Time-Series Databases

#Introduction

Metrics are not normal rows.

A request record says, "this request happened." A metric says, "this value changed over time, with these labels, and you will probably ask for it as a range." That difference drives the storage design.

Time-series databases are built for high write throughput, time-range scans, compression, downsampling, and label-based filtering. They show up in monitoring systems, IoT telemetry, financial tick data, and any product where the main question is "what changed over the last N minutes?"

#What Makes Time-Series Data Different

A metric sample usually looks like this:

{
  "name": "cpu_usage",
  "labels": {
    "host": "api-17",
    "region": "us-east-1",
    "service": "checkout"
  },
  "timestamp": "2026-04-20T12:00:00Z",
  "value": 0.82
}

The primary access pattern is not "find row by ID." It is:

read cpu_usage for the last hour
group by host, region, or service
compute average, p95, max, or rate
compare the latest window against a threshold

That is why TSDBs organize data by metric, label set, and time. They optimize writes by appending points and optimize reads by scanning compressed blocks for a time range.

#Push vs Pull Ingestion

There are two common ingestion models.

Pull-based collection: A monitoring system scrapes /metrics endpoints on a schedule. Prometheus made this model popular.

Good for service discovery and central control
Easy to know when a target stops responding
Harder when hosts sit behind firewalls or short-lived jobs disappear quickly

Push-based collection: Agents or services send metrics to collectors.

Good for edge devices, mobile clients, batch jobs, and locked-down networks
Easier to buffer locally during network issues
Needs stronger backpressure and authentication because clients can flood collectors

At scale, both models usually converge on a collector tier. Collectors normalize samples, reject bad labels, compress batches, and write to a durable buffer before storage.

#Rollups and Retention

Raw metrics are expensive. If 500,000 nodes emit 200 samples every 10 seconds, the system receives 10 million samples per second.

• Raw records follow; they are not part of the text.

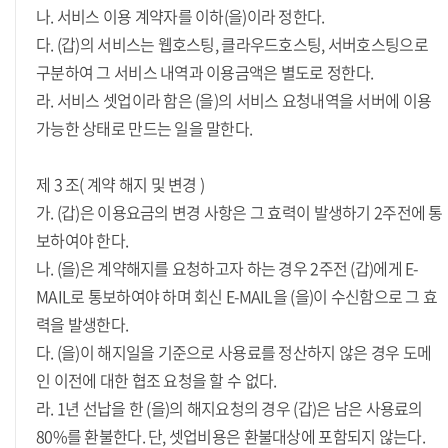
나. 서비스 이용 계약자를 이하(을)이라 정한다.
다. (갑)의 서비스는 웹호스팅, 클라우드호스팅, 서버호스팅으로
구분하여 그 서비스 내역과 이용금액은 별도로 정한다.
라. 서비스 셋업이라 함은 (을)의 서비스 요청내역을 서버에 이용
가능한 상태로 만드는 일을 말한다.
제 3 조( 계약 해지 및 변경 )
가. (갑)은 이용요금의 변경 사항은 그 효력이 발생하기 2주전에 통
보하여야 한다.
나. (을)은 계약해지를 요청하고자 하는 경우 2주전 (갑)에게 E-
MAIL로 통보하여야 하며 회신 E-MAIL을 (을)이 수신함으로 그 효
력을 발생한다.
다. (을)이 해지일을 기준으로 사용료를 정산하지 않은 경우 도메
인 이전에 대한 협조 요청을 할 수 없다.
라. 1년 선납을 한 (을)의 해지요청의 경우 (갑)은 남은 사용료의
80%를 환불한다. 단, 셋업비용은 환불대상에 포함되지 않는다.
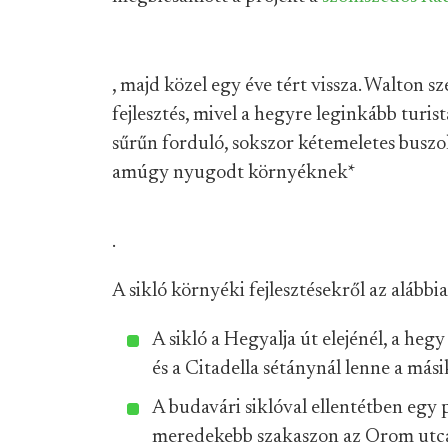
, majd közel egy éve tért vissza. Walton s
fejlesztés, mivel a hegyre leginkább turis
sűrűn forduló, sokszor kétemeletes buszok
amúgy nyugodt környéknek
*
.
A sikló környéki fejlesztésekről az alábbi
A sikló a Hegyalja út elejénél, a he
és a Citadella sétánynál lenne a mási
A budavári siklóval ellentétben egy p
meredekebb szakaszon az Orom utca v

Dashboards rarely need all raw samples forever. They need useful summaries:

raw samples:    keep 7 days
10s rollups:    keep 14 days
1m rollups:     keep 30 days
1h rollups:     keep 1 year

Rollups are precomputed aggregates over time buckets. A 1-minute bucket might store count, sum, min, max, and p95 sketches. The dashboard can render a month of CPU data without scanning every raw point.

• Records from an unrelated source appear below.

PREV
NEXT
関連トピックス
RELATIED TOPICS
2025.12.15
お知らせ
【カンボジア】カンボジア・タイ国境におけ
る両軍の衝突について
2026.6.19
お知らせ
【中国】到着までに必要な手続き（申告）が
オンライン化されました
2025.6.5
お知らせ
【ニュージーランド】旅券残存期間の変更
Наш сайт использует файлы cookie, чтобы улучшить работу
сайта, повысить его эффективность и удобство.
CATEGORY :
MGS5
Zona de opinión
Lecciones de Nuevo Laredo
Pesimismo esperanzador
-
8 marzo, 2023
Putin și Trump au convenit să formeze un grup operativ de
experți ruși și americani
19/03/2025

This is the main interview point: do not send every dashboard query to raw storage. Pre-aggregate into time buckets.

#Cardinality Control

Cardinality is the number of unique time series.

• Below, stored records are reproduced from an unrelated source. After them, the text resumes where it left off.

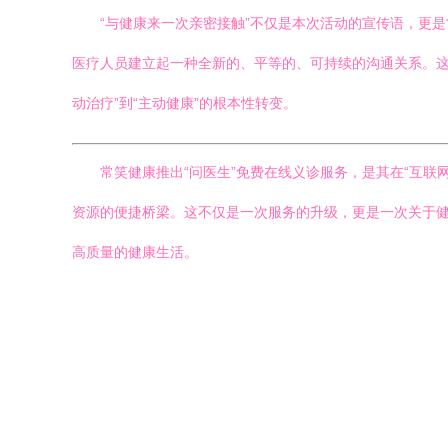
“与健康来一次亲密接触”不仅是本次活动的宣传语，更
医疗人员建立起一种全新的、平等的、可持续的沟通关系。这
动治疗”到“主动健康”的根本性转变。
常笑健康推出“问医生”免费在线义诊服务，是其在“互
资源的便捷桥梁。这不仅是一次服务的升级，更是一次关于健
高质量的健康生活。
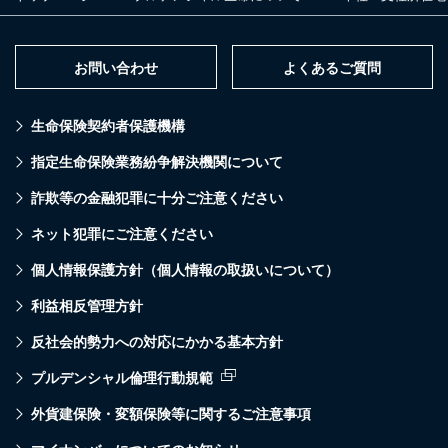
お問い合わせ
よくあるご質問
生命保険契約者保護機構
指定生命保険業務紛争解決機関について
詐欺等の金融犯罪に十分ご注意ください
ネット犯罪にご注意ください
個人情報保護方針（個人情報の取扱いについて）
利益相反管理方針
反社会的勢力への対応にかかる基本方針
プルデンシャル倫理行動規範
外貨建保険・変額保険等に関するご注意事項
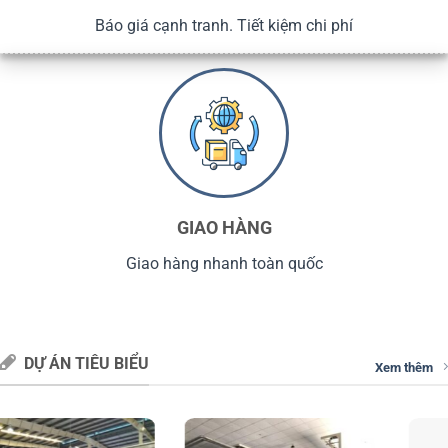
Báo giá cạnh tranh. Tiết kiệm chi phí
GIAO HÀNG
Giao hàng nhanh toàn quốc
DỰ ÁN TIÊU BIỂU
Xem thêm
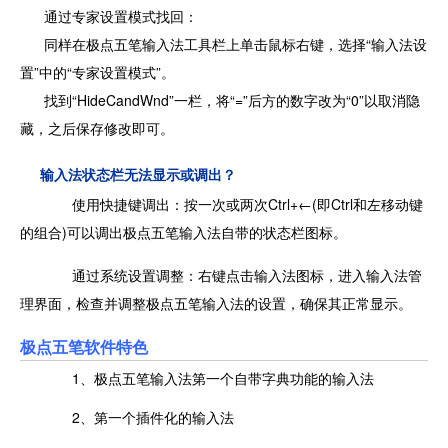
通过专家设置模式找回：
同样在极点五笔输入法工具栏上单击鼠标右键，选择“输入法设
置”中的“专家设置模式”。
找到“HideCandWnd”一栏，将“=”后方的数字改为“0”以取消隐
藏，之后保存修改即可。
输入法状态栏无法显示或调出？
使用快捷键调出：按一次或两次Ctrl+←(即Ctrl和左移动键
的组合)可以调出极点五笔输入法自带的状态栏图标。
通过系统设置调整：右键点击输入法图标，进入输入法管
理界面，检查并调整极点五笔输入法的设置，确保其正常显示。
极点五笔软件特色
1、极点五笔输入法第一个自带字典功能的输入法
2、第一个插件化的输入法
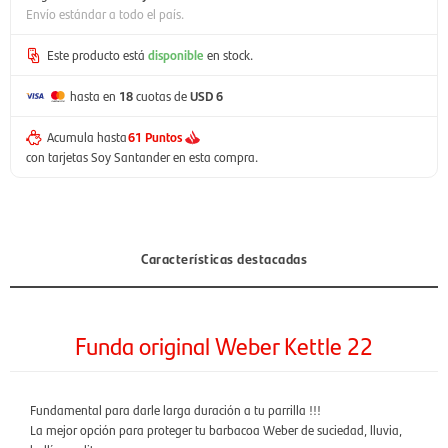
Envío estándar a todo el país.
Este producto está
disponible
en stock.
hasta en
18
cuotas de
USD 6
Acumula hasta
61 Puntos
con tarjetas Soy Santander en esta compra.
Características destacadas
Funda original Weber Kettle 22
Fundamental para darle larga duración a tu parrilla !!!
La mejor opción para proteger tu barbacoa Weber de suciedad, lluvia,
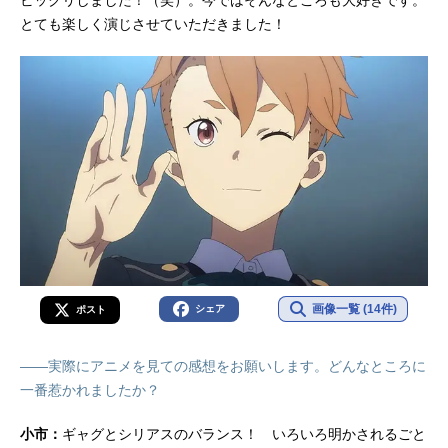
ビックリしました！（笑）。今ではそんなところも大好きです。
とても楽しく演じさせていただきました！
画像一覧 (14件)
シェア
ポスト
――実際にアニメを見ての感想をお願いします。どんなところに
一番惹かれましたか？
小市：
ギャグとシリアスのバランス！ いろいろ明かされるごと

This metric has low cardinality:

http_requests_total{service="checkout", status="200"}

This one can destroy the system:

http_requests_total{service="checkout", user_id="u_928374923"}

Adding user_id creates a separate time series for every user. Add request_id and it becomes almost one series per request. Indexes grow, memory grows, compaction gets slower, and queries become expensive.

Production controls:

per-tenant active series quotas
label allow-lists or deny-lists
rejection of obvious unique IDs
separate traces/logs for high-cardinality debugging data
downsampling and retention tiers

In interviews, call this "cardinality explosion." It is one of the most important monitoring-system failure modes.

#Query Patterns

TSDB queries are range queries over metric names and labels:

avg(cpu_usage{service="checkout", region="us-east-1"}) by host over 1h step 60s
rate(http_requests_total{status="500"}[5m])
p95(request_latency_ms{service="api"}) over 30m

The storage engine should make these operations cheap:

locate matching series by label index
scan only blocks for the requested time range
use rollups when the query step is coarse
cache common dashboard panels

The API should expose time range, step size, metric name, filters, and aggregation. A dashboard does not want one data point. It wants a time-aligned vector.

#Common Interview Mistakes

Storing raw points forever. This fails on cost and query speed. Mention retention and rollups.

Ignoring cardinality. Labels are powerful, but uncontrolled labels can take the system down.

Writing directly to the TSDB from every agent. A collector tier and durable buffer are safer during bursts.

Treating alerting as an afterthought. Monitoring exists so humans can react. Alert evaluation needs windows, deduplication, and routing.

#Summary: What to Remember

Time-series databases optimize append-heavy samples and time-range queries.
Push and pull ingestion both need collector and backpressure strategy at scale.
Rollups make dashboards cheap; retention tiers keep storage cost bounded.
Cardinality control is mandatory for label-heavy metrics.
Query APIs should be designed around metric, labels, time range, step, and aggregation.